Se alcune espressioni del genio (dipinti, sculture, installazioni, performance, etc.) sembrano essere istintivamente percepite, sia socialmente sia giuridicamente, come dotate di un intrinseco valore artistico, alle fotografie tocca, generalmente, una sorte del tutto diversa.
Nella prima stesura, il legislatore italiano non aveva incluso le fotografie nell’elenco delle opere tutelate della legge sul diritto d’autore come “opere d’arte”. Premesso che alle fotografie è comunque sempre stata riconosciuta una qualche forma di protezione, ai loro autori sono stati inizialmente attribuiti diritti molto meno ampi e forti rispetto a quelli riconosciuti agli autori di contenuti ritenuti “artistici” in senso stretto (opere letterarie, musicali, cinematografiche, etc…).
Questa scelta era stata presa, da una parte, perché le fotografie erano considerate un veicolo indispensabile per la circolazione delle informazioni e, quindi, per lo svolgimento di attività socialmente rilevanti, come la documentazione di fatti d’attualità con finalità di cronaca. Di conseguenza, era preferibile che nessuno potesse creare sulle stesse un monopolio e/o esclusiva che, nella mente del legislatore dell’epoca, avrebbe comportato un pregiudizio significativo per la collettività.
Dall’altra, il limite della protezione autorale delle fotografie era stato imposto perché non appariva possibile stabilire che cosa potesse e/o dovesse avere “in più” una fotografia per passare dall’essere uno scatto rappresentativo di un momento, di una persona o di un fatto all’essere considerata un’opera d’arte.
La riforma del 1979 si è limitata ad inserire nell’elenco delle opere dell’ingegno tutelate all’art. 2 l.a. “le opere fotografiche e quelle espresse con procedimento analogo a quello della fotografia”. Di conseguenza, finalmente anche una fotografia poteva essere considerata, in astratto, un’opera d’arte. Tuttavia, ancora una volta, non veniva chiarito che cosa dovesse avere, in concreto, per diventarlo.
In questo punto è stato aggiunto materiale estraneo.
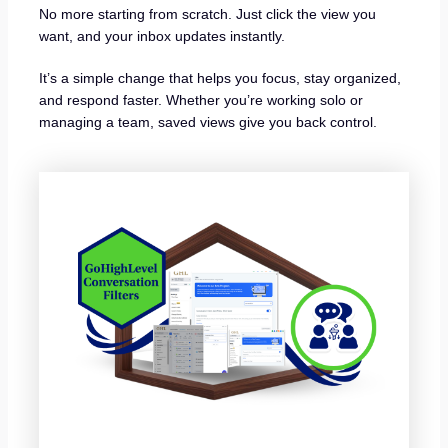
No more starting from scratch. Just click the view you
want, and your inbox updates instantly.
It’s a simple change that helps you focus, stay organized,
and respond faster. Whether you’re working solo or
managing a team, saved views give you back control.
La parola, quindi, è passata ai giudici che, di volta in volta hanno cercato di dare una veste materiale ad un principio che il legislatore aveva solamente potuto esprimere in linea teorica.
La risposta generalmente data da parte delle corti è stata che una fotografia è un’opera d’arte quando è dotata di un “particolare grado di creatività”. Affermazione, quest’ultima, che non sposta la questione rispetto al punto di partenza e che, semmai, porta a farsi ulteriori domande: che cos’è la creatività? E, soprattutto, come si misura la creatività?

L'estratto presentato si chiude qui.